French Prime Minister Edouard Philippe tweeted in response that he had been assured of Sanofi vaccine distribution in France, but also said “equal access to the vaccine for all is not negotiable”.
But despite calls for “access and equitable distribution”, experts say that the reality of how this would be done is fuzzy at best.
“What these words mean we still don’t know.

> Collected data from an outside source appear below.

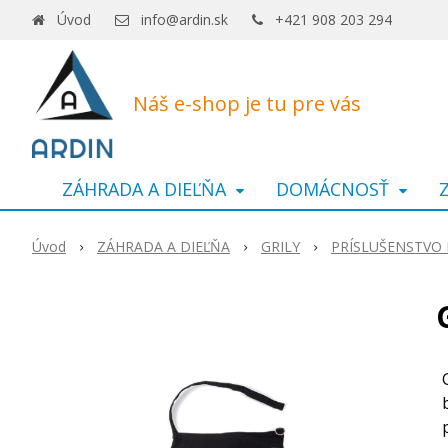
Úvod
info@ardin.sk
+421 908 203 294
Náš e-shop je tu pre vás
ZÁHRADA A DIEĽŇA
DOMÁCNOSŤ
Úvod
ZÁHRADA A DIEĽŇA
GRILY
PRÍSLUŠENSTVO 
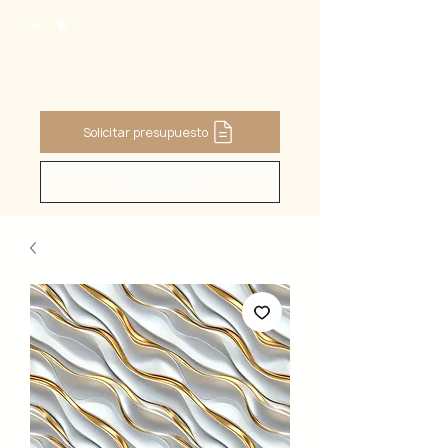
CART
Solicitar presupuesto
Buscar ...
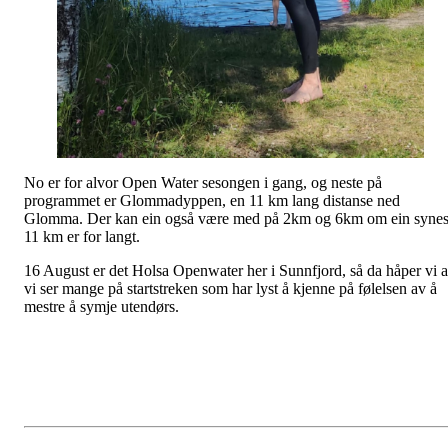
No er for alvor Open Water sesongen i gang, og neste på
programmet er Glommadyppen, en 11 km lang distanse ned
Glomma. Der kan ein også være med på 2km og 6km om ein syne
11 km er for langt.
16 August er det Holsa Openwater her i Sunnfjord, så da håper vi a
vi ser mange på startstreken som har lyst å kjenne på følelsen av å
mestre å symje utendørs.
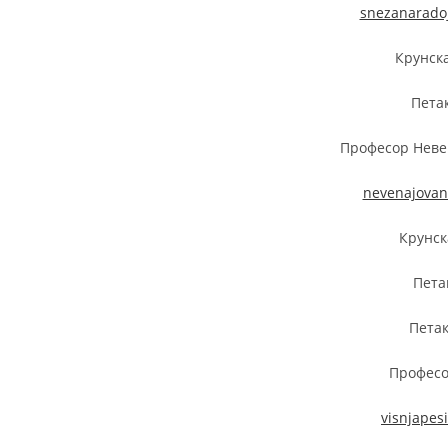
snezanarado
Крунска
Петак
Професор Неве
nevenajovan
Крунск
Пета
Петак
Профес
visnjapes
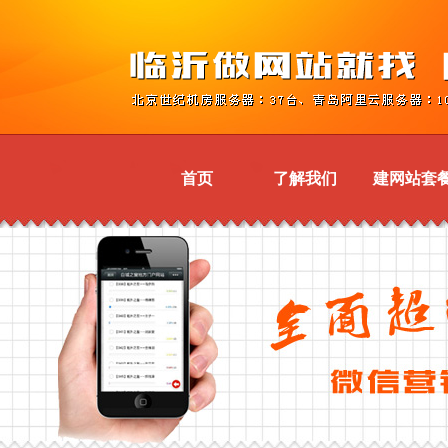
首页
了解我们
建网站套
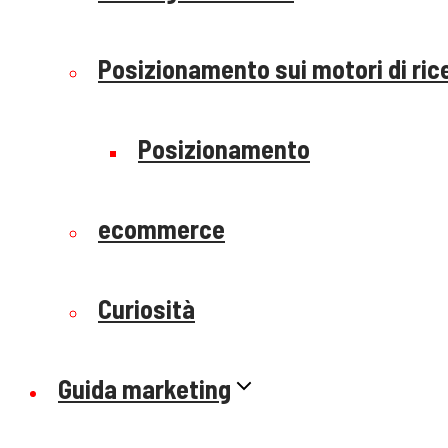
Posizionamento sui motori di ric
Posizionamento
ecommerce
Curiosità
Guida marketing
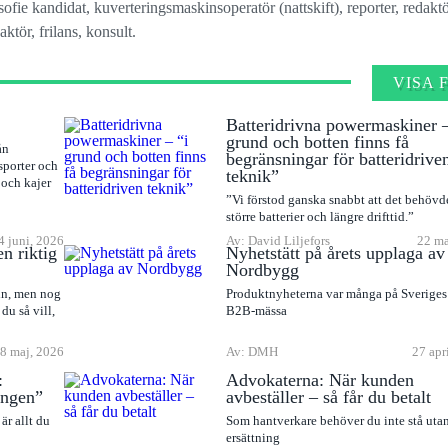
osofie kandidat, kuverteringsmaskinsoperatör (nattskift), reporter, redaktö
ktör, frilans, konsult.
VISA 
Batteridrivna powermaskiner –
grund och botten finns få
ån
begränsningar för batteridrive
sporter och
teknik”
 och kajer
”Vi förstod ganska snabbt att det behövdes
större batterier och längre drifttid.”
4 juni, 2026
Av: David Liljefors
22 ma
en riktig
Nyhetstätt på årets upplaga av
Nordbygg
ln, men nog
Produktnyheterna var många på Sveriges 
du så vill,
B2B-mässa
8 maj, 2026
Av: DMH
27 apr
:
Advokaterna: När kunden
ingen”
avbeställer – så får du betalt
är allt du
Som hantverkare behöver du inte stå uta
ersättning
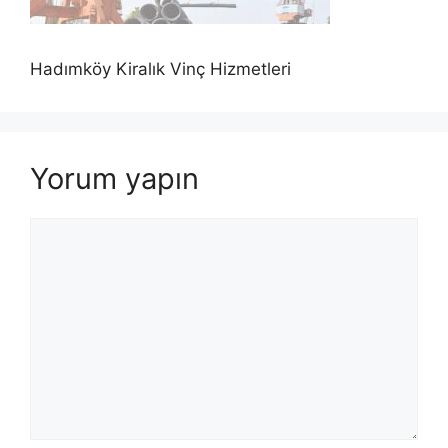
Hadımköy Kiralık Vinç Hizmetleri
Yorum yapın
Yorum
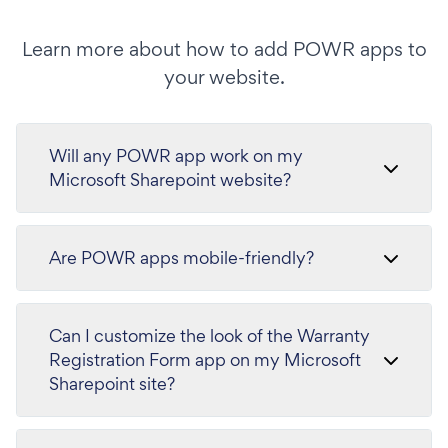
Learn more about how to add POWR apps to
your website.
Will any POWR app work on my
Microsoft Sharepoint website?
Are POWR apps mobile-friendly?
Can I customize the look of the Warranty
Registration Form app on my Microsoft
Sharepoint site?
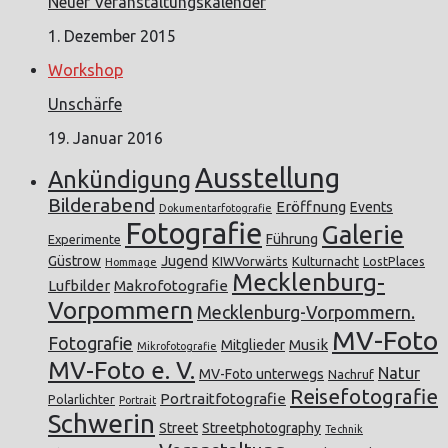
Neuer Veranstaltungskalender
1. Dezember 2015
Workshop
Unschärfe
19. Januar 2016
Ausstellung
Ankündigung
Bilderabend
Eröffnung
Events
Dokumentarfotografie
Fotografie
Galerie
Führung
Experimente
Güstrow
Jugend
KIWVorwärts
Kulturnacht
LostPlaces
Hommage
Mecklenburg-
Lufbilder
Makrofotografie
Vorpommern
Mecklenburg-Vorpommern.
MV-Foto
Fotografie
Musik
Mitglieder
Mikrofotografie
MV-Foto e. V.
Natur
MV-Foto unterwegs
Nachruf
Reisefotografie
Portraitfotografie
Polarlichter
Portrait
Schwerin
Street
Streetphotography
Technik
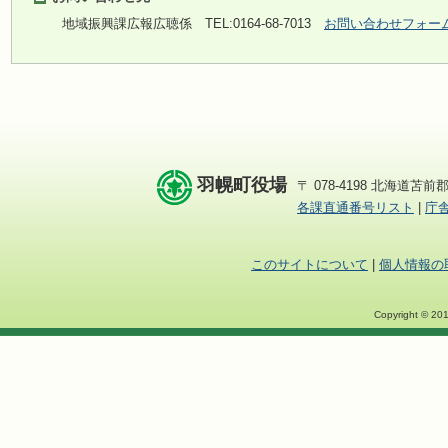
地域振興課広報広聴係
TEL:0164-68-7013
お問い合わせフォー
羽幌町役場
〒 078-4198 北海道苫前郡
各課直通番号リスト
|
庁
このサイトについて
|
個人情報の
Copyright © 201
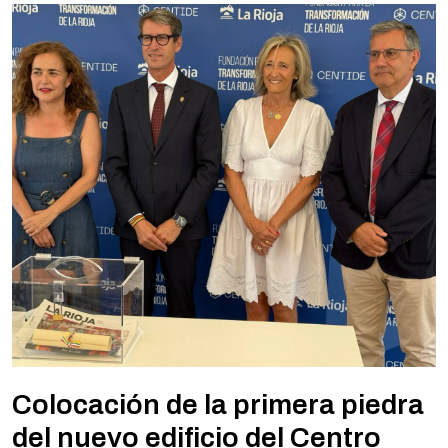
Colocación de la primera piedra
del nuevo edificio del Centro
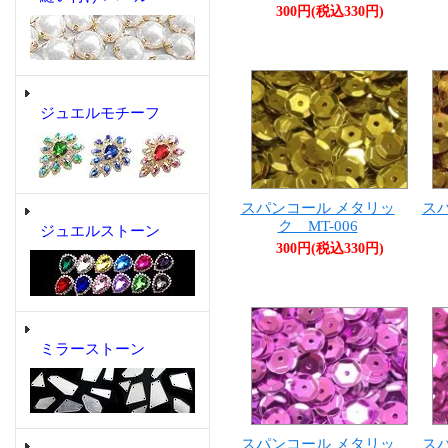
300円(税込330円)
ジュエルモチーフ
スパンコール メタリッ
ス
ク MT-006
ジュエルストーン
300円(税込330円)
ミラーストーン
スパンコール メタリッ
ス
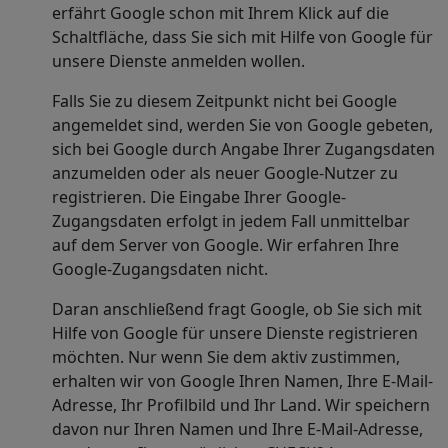
erfährt Google schon mit Ihrem Klick auf die
Schaltfläche, dass Sie sich mit Hilfe von Google für
unsere Dienste anmelden wollen.
Falls Sie zu diesem Zeitpunkt nicht bei Google
angemeldet sind, werden Sie von Google gebeten,
sich bei Google durch Angabe Ihrer Zugangsdaten
anzumelden oder als neuer Google-Nutzer zu
registrieren. Die Eingabe Ihrer Google-
Zugangsdaten erfolgt in jedem Fall unmittelbar
auf dem Server von Google. Wir erfahren Ihre
Google-Zugangsdaten nicht.
Daran anschließend fragt Google, ob Sie sich mit
Hilfe von Google für unsere Dienste registrieren
möchten. Nur wenn Sie dem aktiv zustimmen,
erhalten wir von Google Ihren Namen, Ihre E-Mail-
Adresse, Ihr Profilbild und Ihr Land. Wir speichern
davon nur Ihren Namen und Ihre E-Mail-Adresse,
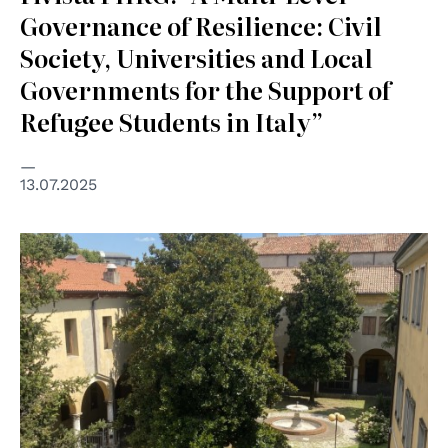
Governance of Resilience: Civil
Society, Universities and Local
Governments for the Support of
Refugee Students in Italy”
13.07.2025
© cc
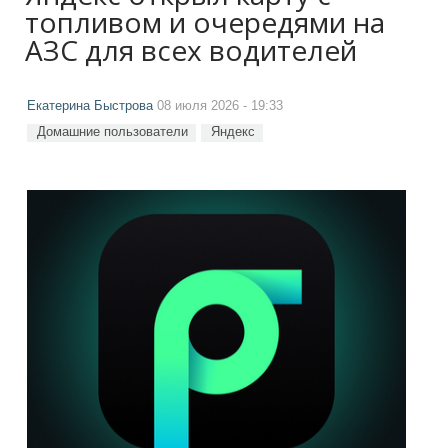
топливом и очередями на
АЗС для всех водителей
Екатерина Быстрова
08 июля 2026 - 19:33
Домашние пользователи
Яндекс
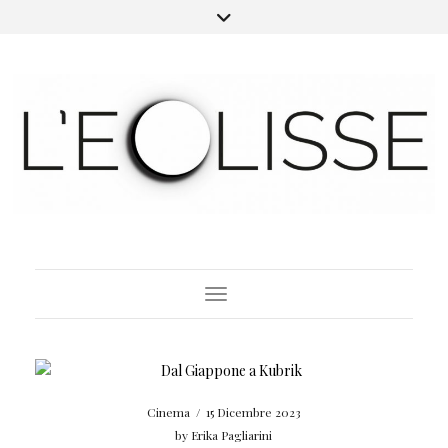
Toggle Navigation
Cinema
/
15 Dicembre 2023
by
Erika Pagliarini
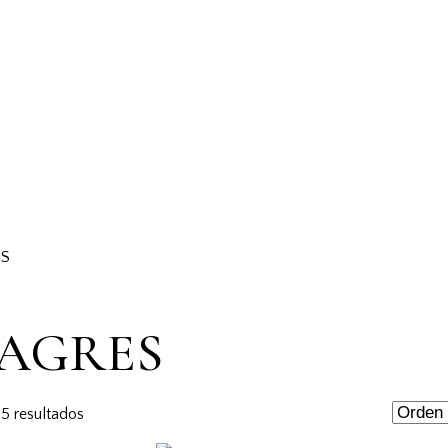
ES
AGRES
5 resultados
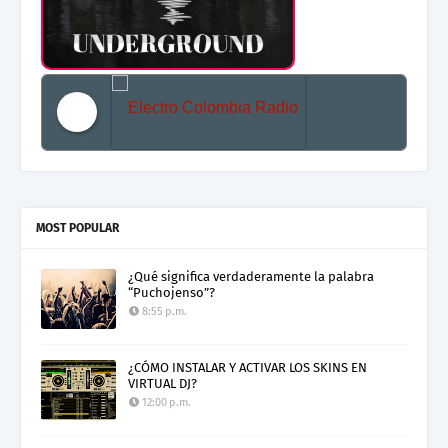
Electro Colombia Radio 2
MOST POPULAR
¿Qué significa verdaderamente la palabra
“Puchojenso”?
8:55 p.m.
¿CÓMO INSTALAR Y ACTIVAR LOS SKINS EN
VIRTUAL DJ?
12:00 p.m.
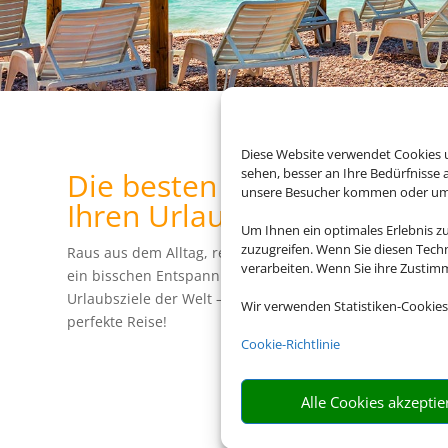
Diese Website verwendet Cookies u
sehen, besser an Ihre Bedürfnisse
Die besten Pauschalreise-
unsere Besucher kommen oder um u
Ihren Urlaub
Um Ihnen ein optimales Erlebnis z
zuzugreifen. Wenn Sie diesen Tech
Raus aus dem Alltag, rein ins pure Urlaubsvergnügen: S
verarbeiten. Wenn Sie ihre Zusti
ein bisschen Entspannung und Abwechslung? Wir bringe
Urlaubsziele der Welt – und das zu einem attraktiven Prei
Wir verwenden Statistiken-Cookies
perfekte Reise!
Cookie-Richtlinie
Alle Cookies akzeptie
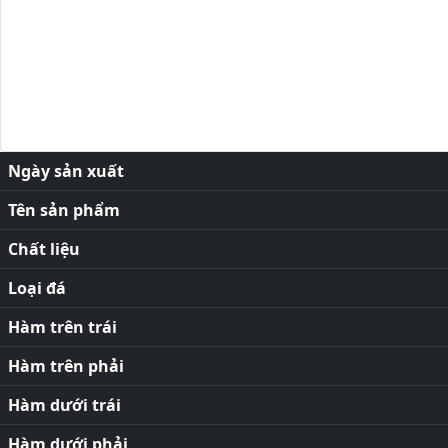
Ngày sản xuất
Tên sản phẩm
Chất liệu
Loại đá
Hàm trên trái
Hàm trên phải
Hàm dưới trái
Hàm dưới phải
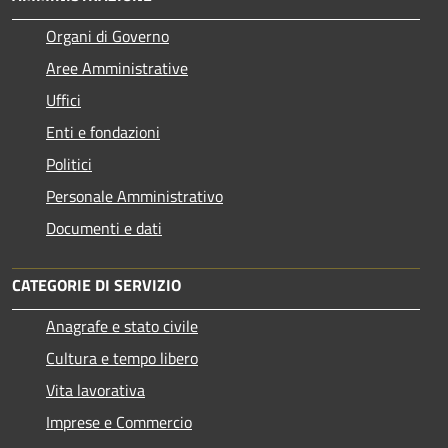
Organi di Governo
Aree Amministrative
Uffici
Enti e fondazioni
Politici
Personale Amministrativo
Documenti e dati
CATEGORIE DI SERVIZIO
Anagrafe e stato civile
Cultura e tempo libero
Vita lavorativa
Imprese e Commercio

We have not made progress from a legal perspective on filling out the concept,” said Ana Santos Rutschman, an assistant professor at the Centre for Health Law Studies at Saint Louis University, who consulted for the WHO on Ebola and Zika vaccine development.
“The pandemic is not the best time in the history of the world to come up with the playbook, but we did not develop one before the pandemic, so now negotiations have to happen under very suboptimal circumstances,” she said.
While the US has long opposed the use of allowances within the WTO framework that enable governments to take over patent rights in health crises, US companies will typically use other measures to promote affordable access to vaccines and medications, according to Thomas Bollyky, director of the global health programme at the New York-based Council on Foreign Relations.
Those could include differential pricing or voluntary licensing agreements allowing for the production of generics around the world, he said.
“Given the context of the pandemic, I don’t think
Bollyky pointed to another risk: The export restrictions countries issued to guard their medical supplies during the pandemic could be applied to future vaccines.
The WHA resolution addressed this by recommending that restrictions on the movement of medicines were “temporary”, but offered no specific definition of what that meant.
“This is something we need to be extremely concerned about,” he said.
Global public health specialist and doctor Swee Kheng Khor is involved in an initiative co-sponsored by the Malaysian Health Coalition calling for pharmaceutical firms to ensure that middle-income countries have access to drugs and vaccines produced via voluntary licensing agreements between the companies and generics manufacturers.
He said the world should take advantage of the time before vaccines were approved to find answers for equitable distribution. He said questions included: “who gets the first doses and why?” and “who makes these decisions?”